From Socialist Review, No. 168, October 1993.
Copyright © Socialist Review.
Copied with thanks from the Socialist Review Archive.
Marked up by Einde O’Callaghan for ETOL.

Although Mark Brown’s and John Parrington’s articles on the gay gene debate (September SR) were excellent, I would like to add a couple of points.

Firstly, Mark left out a vital piece of evidence to explode the myth about the gay gene. If homosexuality was determined exclusively by our genetic makeup, then the proportion of people engaging in homosexual practices in single sex environments (such as prisons and public schools) would be no greater than elsewhere. The very much higher incidence of these practices in such institutions is crucial in destroying the gay gene theory.

But a second point must be made. In the week the British media launched the gay gene debate, the BBC allowed its Radio 4 Any Answers programme to be used as a forum for two kinds of homophobic bigots.

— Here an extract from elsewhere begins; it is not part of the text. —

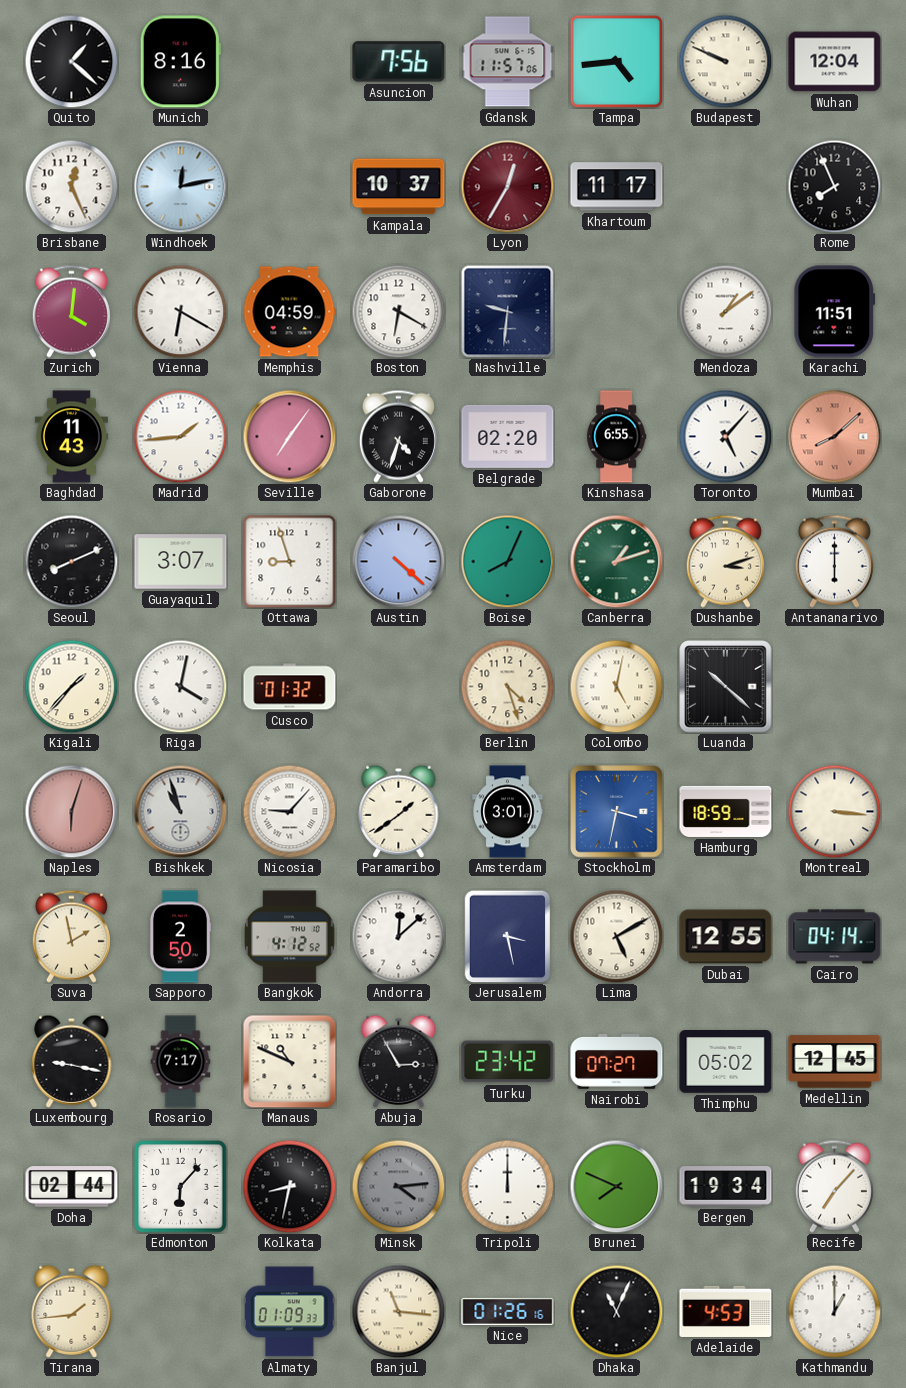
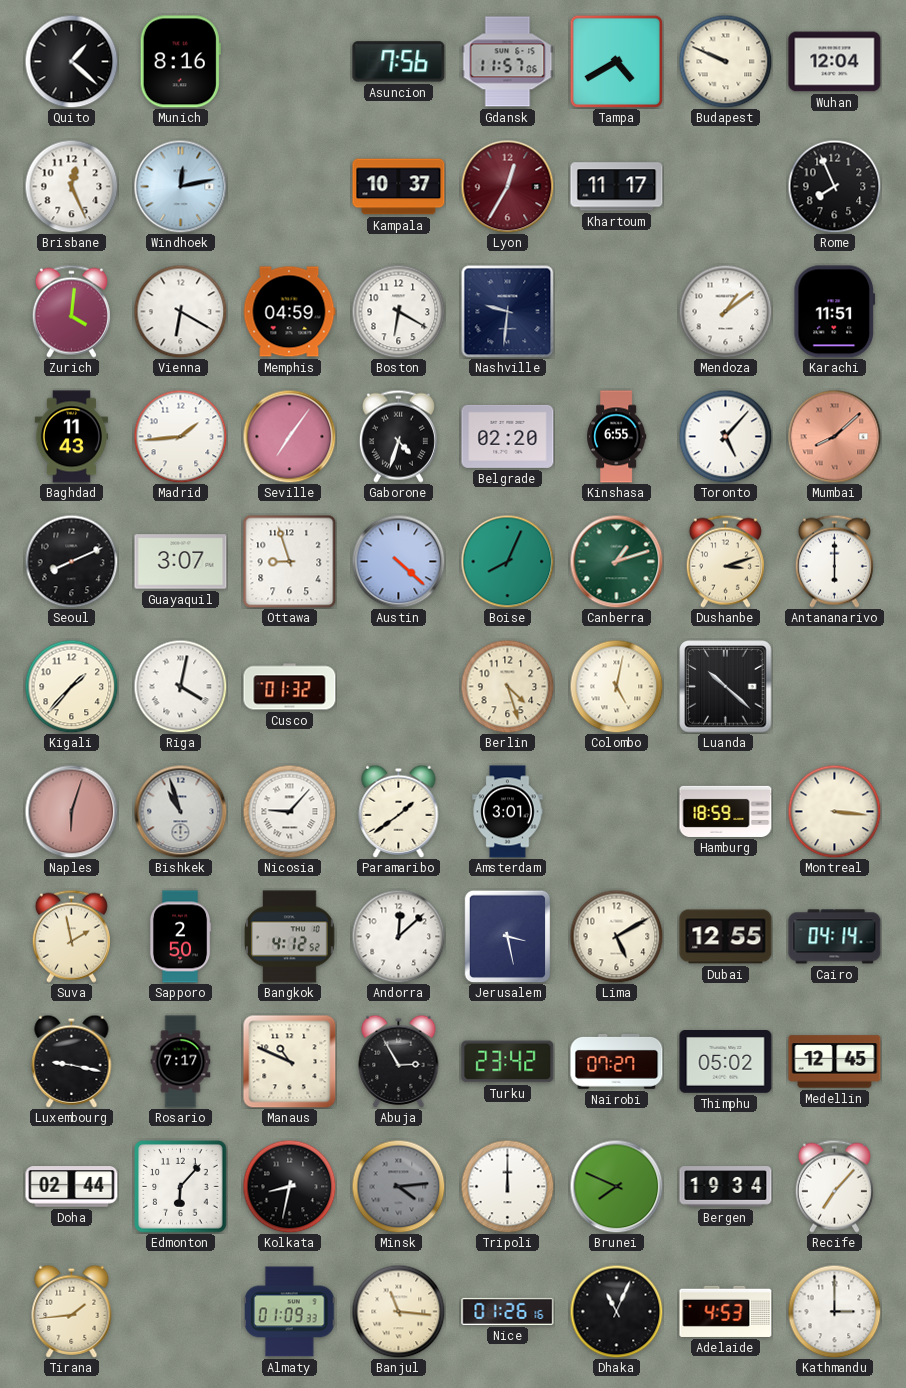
Tampa: 4:44 -> 4:40
Stockholm: 3:32 -> none
Kathmandu: 1:00 -> 3:00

In one corner stood those who embraced this new ‘scientific’ evidence. They argued that the ‘problem’ of homosexuality can now be solved by screening for the gay gene, and aborting ‘defective’ embryos. In the other corner stood those on the fundamentalist religious right. Being as vehemently anti-abortion as they are anti-gay, they lack any incentive to accept the gay gene theory. No one is born gay, they argue. Homosexual practices are a result of ‘sin’.

Socialists have to address themselves to the fact that the debate is currently being conducted in terms which, if unchallenged, can only benefit one or other kind of the anti-gay bigots.

It is certainly vital that socialists expose the shoddiness of the evidence supplied so far. But we need not rule out the possibility that more plausible evidence for a genetic component to sexual orientation might one day become available. I think Mark is wrong to deny even the possibility that there is a proportion of the population who are exclusively heterosexual and another exclusively homosexual.

There are certainly many workers today who genuinely believe themselves to be 100 percent heterosexual. Some of these will in due course change their minds. Others, however, will not. Socialists have nothing to gain by arguing that homophobic society represses heterosexual workers into denying one side of their sexuality.

Rather than denying outright the possibility of evidence for a genetic component to sexual orientation, it would be better for socialists to assert the complete irrelevance of such evidence.

Our task surely is not to deny that our genetic makeup might play some minor part in determining which of us engage in homosexual activities. Our task is to explain to workers that homophobia is used, as are racism and sexism, as a means of dividing workers.